### ACTIVITY
Count the lines in the entries below that include the word "Yambalú". Give nothing but the number.

### EXTRACTED ENTRIES
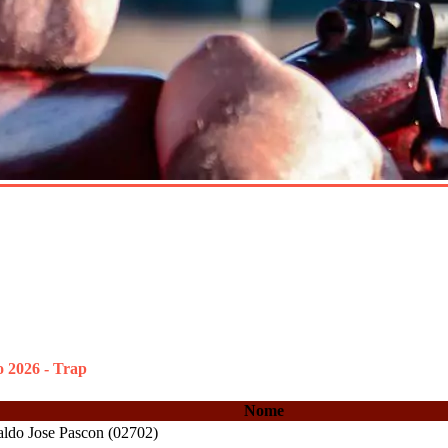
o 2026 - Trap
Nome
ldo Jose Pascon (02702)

--

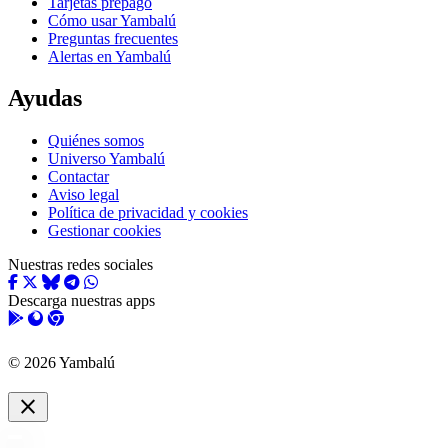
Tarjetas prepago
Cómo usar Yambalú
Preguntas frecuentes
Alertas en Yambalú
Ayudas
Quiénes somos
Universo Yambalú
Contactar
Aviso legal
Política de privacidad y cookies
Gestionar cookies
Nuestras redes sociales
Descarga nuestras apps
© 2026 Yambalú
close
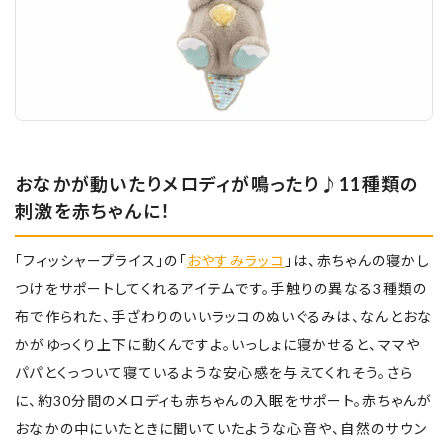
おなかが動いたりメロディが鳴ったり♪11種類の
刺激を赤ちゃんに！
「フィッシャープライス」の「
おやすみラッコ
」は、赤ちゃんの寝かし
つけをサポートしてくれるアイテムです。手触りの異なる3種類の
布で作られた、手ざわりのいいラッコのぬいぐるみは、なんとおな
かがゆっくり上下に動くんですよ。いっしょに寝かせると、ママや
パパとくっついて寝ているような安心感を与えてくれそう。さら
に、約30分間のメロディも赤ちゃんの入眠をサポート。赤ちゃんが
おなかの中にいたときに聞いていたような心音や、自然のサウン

### SOLUTION FOR THIS PROBLEM
4